The San Francisco Police Department’s (SFPD) draft policy, which is expected to be approved by the Board of Supervisors next week, calls for permission to deploy robots to kill suspects. This is reported by Yahoo News.
The new rules, which are supposed to define how the SFPD is allowed to use military-style weapons, were drafted by the police department itself. They have been scrutinized in recent weeks by Supervisors Aaron Peskin, Rafael Mandelman and Connie Chan, who sit on the Board of Supervisors’ Rules Committee.
Committee Chairman Peskin sought to limit the SFPD’s authority to use robots and added a sentence in the vein of Isaac Asimov: “Robots shall not be used as a Use of Force against any person.”
But the following week, the police crossed out his offer with a thick red line.

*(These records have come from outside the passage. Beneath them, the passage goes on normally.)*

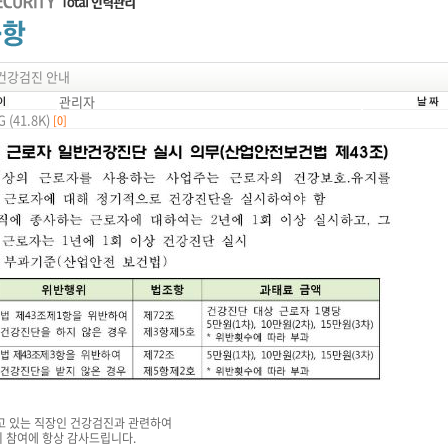
 년 건강검진 안내
관리자
 (41.8K)
[0]
고 있는 직장인 건강검진과 관련하여
 참여에 항상 감사드립니다.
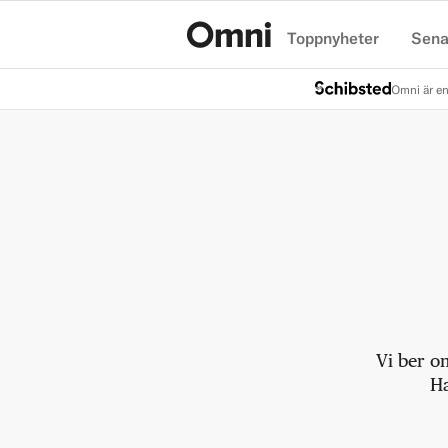
Toppnyheter
Sena
Hem
Omni är en
Vi ber o
Ha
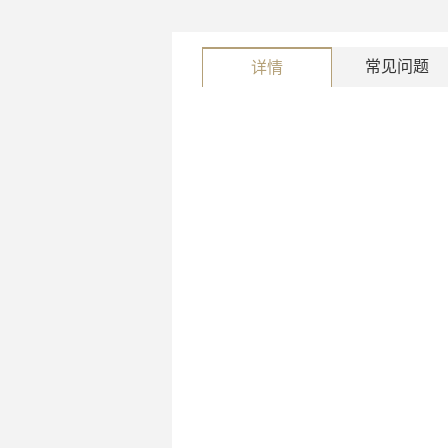
常见问题
详情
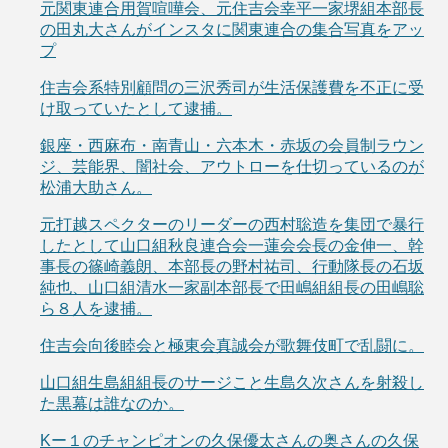
元関東連合用賀喧嘩会、元住吉会幸平一家堺組本部長
の田丸大さんがインスタに関東連合の集合写真をアッ
プ
住吉会系特別顧問の三沢秀司が生活保護費を不正に受
け取っていたとして逮捕。
銀座・西麻布・南青山・六本木・赤坂の会員制ラウン
ジ、芸能界、闇社会、アウトローを仕切っているのが
松浦大助さん。
元打越スペクターのリーダーの西村聡造を集団で暴行
したとして山口組秋良連合会一蓮会会長の金伸一、幹
事長の篠崎義朗、本部長の野村祐司、行動隊長の石坂
純也、山口組清水一家副本部長で田嶋組組長の田嶋聡
ら８人を逮捕。
住吉会向後睦会と極東会真誠会が歌舞伎町で乱闘に。
山口組生島組組長のサージこと生島久次さんを射殺し
た黒幕は誰なのか。
Kー１のチャンピオンの久保優太さんの奥さんの久保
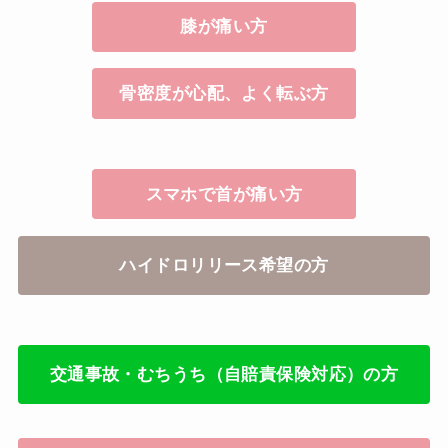
膝が痛い方
骨密度が心配、よく転ぶ方
スマホで首が痛い方
ハイドロリリース希望の方
交通事故・むちうち（自賠責保険対応）の方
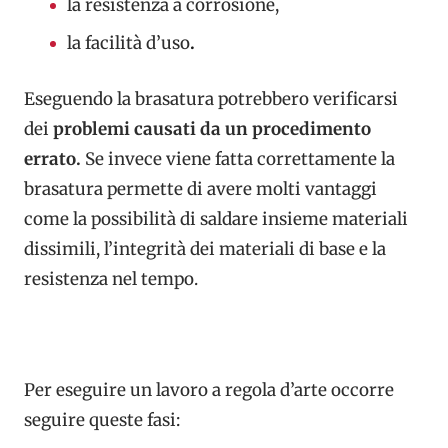
la resistenza a corrosione,
la facilità d’uso
.
Eseguendo la brasatura potrebbero verificarsi
dei
problemi causati da un procedimento
errato.
Se invece viene fatta correttamente la
brasatura permette di avere molti vantaggi
come la possibilità di saldare insieme materiali
dissimili, l’integrità dei materiali di base e la
resistenza nel tempo.
Per eseguire un lavoro a regola d’arte occorre
seguire queste fasi:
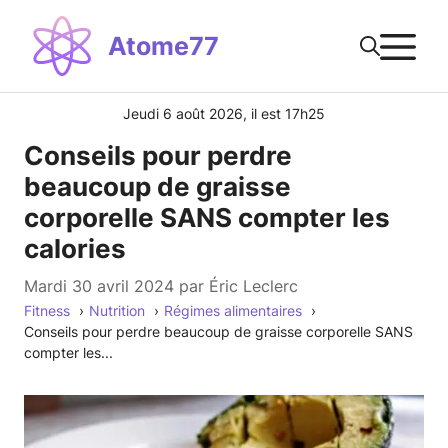
Aller
M
au
Atome77
contenu
Jeudi 6 août 2026, il est 17h25
Conseils pour perdre
beaucoup de graisse
corporelle SANS compter les
calories
mardi 30 avril 2024
par
Éric Leclerc
Fitness
Nutrition
Régimes alimentaires
Conseils pour perdre beaucoup de graisse corporelle SANS
compter les...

Instead, it was replaced with the following sentence, which allows police to use lethal force with robots: “Robots will only be used as a deadly force option when risk of loss of life to members of the public or officers are imminent and outweigh any other force option available to SFPD.” In fact, it is also similar to Asimov, but to the second part of the first law of robotics.
“The original policy that SFPD presented didn’t really address whether robots could use deadly force,” Peskin said. He added that he decided to approve the SFPD’s guidance because the department said “there may be scenarios where the use of deadly force is the only option.”
Lawyers who oppose police militarization are less certain.
“We are living in a dystopian future, where we debate whether the police may use robots to execute citizens without a trial, jury, or judge,” said Tiffany Moyer, who heads the organization’s work on police misconduct and militarization. “This is not normal. No legal professional or ordinary resident should carry on as if it is normal.”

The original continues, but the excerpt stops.